Chris Main, Tennessee Extension cotton specialist, was honored as the Extension Cotton Specialist of the Year.

He received the award at the Extension Cotton Specialists’ annual dinner. Sponsored by Bayer Crop-Science, the annual award and banquet has been a featured event at the Beltwide since 1984. Extension cotton specialists representing every cotton-producing state in the Belt select a recipient based on leadership and industry service.

Main oversees all of the University of Tennessee Official Variety Trial (OVT) sites. Beyond OVT trial management, he is highly involved in a broad range of activities, including cotton agronomic research.

Bayer Announces New Varieties

Bayer CropScience has announced five new FiberMax varieties and one new Stoneville variety for 2011.

These varieties include new GlyTol glyphosate technology, LibertyLink technology and a two-gene herbicide stack that includes both GlyTol and LibertyLink.

The four new FiberMax varieties adapted for the Southwest will offer GlyTol technology in 2011.

The new offerings are:

FM 9101GT and FM 9103GT – These varieties were planted by Southwest seed production producers for the past two years and have excellent yield and quality potential. Both varieties will be available in good supply for 2011.

FM 2011GT – This is a new variety with GlyTol technology that has an early maturity with strong yield potential.
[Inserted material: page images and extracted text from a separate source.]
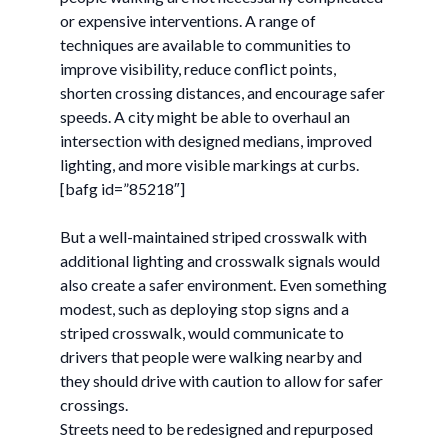
or expensive interventions. A range of
techniques are available to communities to
improve visibility, reduce conflict points,
shorten crossing distances, and encourage safer
speeds. A city might be able to overhaul an
intersection with designed medians, improved
lighting, and more visible markings at curbs.
[bafg id=”85218″]
But a well-maintained striped crosswalk with
additional lighting and crosswalk signals would
also create a safer environment. Even something
modest, such as deploying stop signs and a
striped crosswalk, would communicate to
drivers that people were walking nearby and
they should drive with caution to allow for safer
crossings.
Streets need to be redesigned and repurposed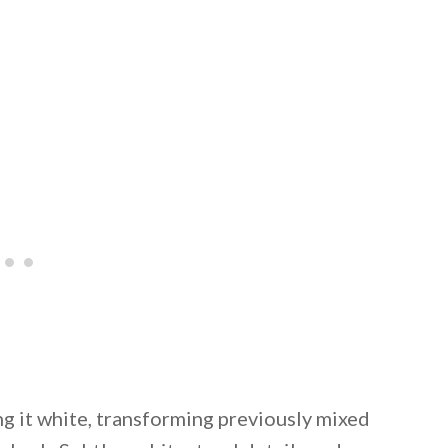
ng it white, transforming previously mixed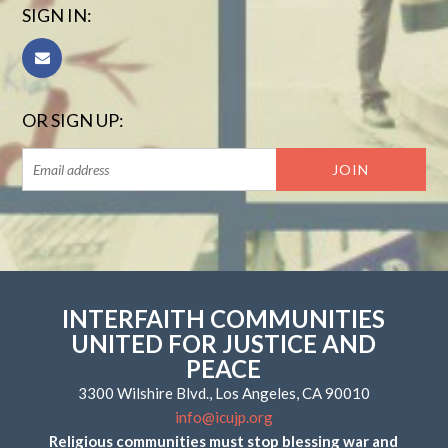
SIGN IN:
OR SIGN UP:
INTERFAITH COMMUNITIES
UNITED FOR JUSTICE AND
PEACE
3300 Wilshire Blvd., Los Angeles, CA 90010
info@icujp.org
Religious communities must stop blessing war and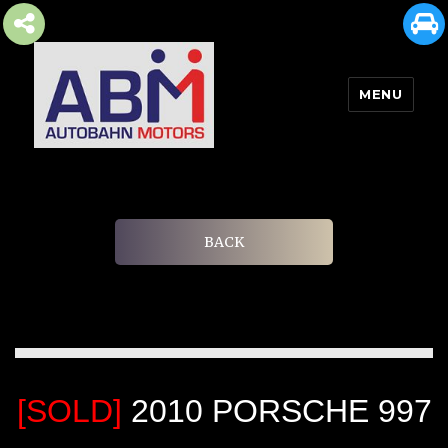
MENU
AUTOBAHN MOTORS
BACK
[SOLD]
2010 PORSCHE 997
It will be available in limited quantities in 2011.

FM 9250GL – This variety is double stacked with both GlyTol and LibertyLink technologies. It is an early maturing variety adapted to the Southwest with agronomic characteristics similar to FM 9058F.

FM 2484B2F – This is a new Roundup Ready Flex/Bollgard II variety that has performed well across the Southwest region. It is well suited for dryland conditions and irrigated production. It also shows a good tolerance to Verticillium wilt.

ST 4145LLB2 – This is the first Stoneville variety with LibertyLink technology. Adapted for the Mid-South, Southeast and Mid-Atlantic regions, it combines the early seedling vigor of Stoneville cotton with the LibertyLink trait.

PhytoGen, Syngenta Team Up

Avicta Complete Cotton and PhytoGen cottonseed have created the “Fiber of Giving” cotton drive to help critically ill children and their families through the Believe In Tomorrow Children’s Foundation.

The “Fiber of Giving” campaign, which kicked off at the Beltwide Cotton Conferences last month, encourages cotton producers, retailers and interested participants to donate cotton goods such as sheets, towels, pillowcases and blankets.

Avicta Complete Cotton and Phyto-Gen cottonseed, an affiliate of Dow AgroSciences, will match donations dollar for dollar up to $5,000 total. Contributions also will be accepted at the Mid-South Farm and Gin Show on Feb. 25-26.

Bayer Donates To Food Bank

To honor the farmers and agriculture industry professionals who work to produce more food at a higher quality as part of a Bayer CropScience initiative called “Farm to Feed the World,” Bayer CropScience has donated $3,750 to two Georgia food banks.

The donations continue this new program that works to decrease hunger in the face of a growing worldwide population.

During last month’s Beltwide Cotton Conferences in Atlanta, Bayer Crop-Science asked cotton farmers and industry professionals to join the effort by pledging to increase yields and improve crop quality while minimizing their environmental impact.

From farmers around the country, approximately 750 commitment signatures were collected for the effort. For every signature, Bayer CropScience donated $5 to local Feeding America food banks.

The total donation was split between two Georgia food banks: Atlanta Community Food Bank and the Golden Harvest Food Bank in Augusta, Ga.

The National Cotton Council, Bayer CropScience, PhytoGen Seed and Syngenta each contributed information for this article.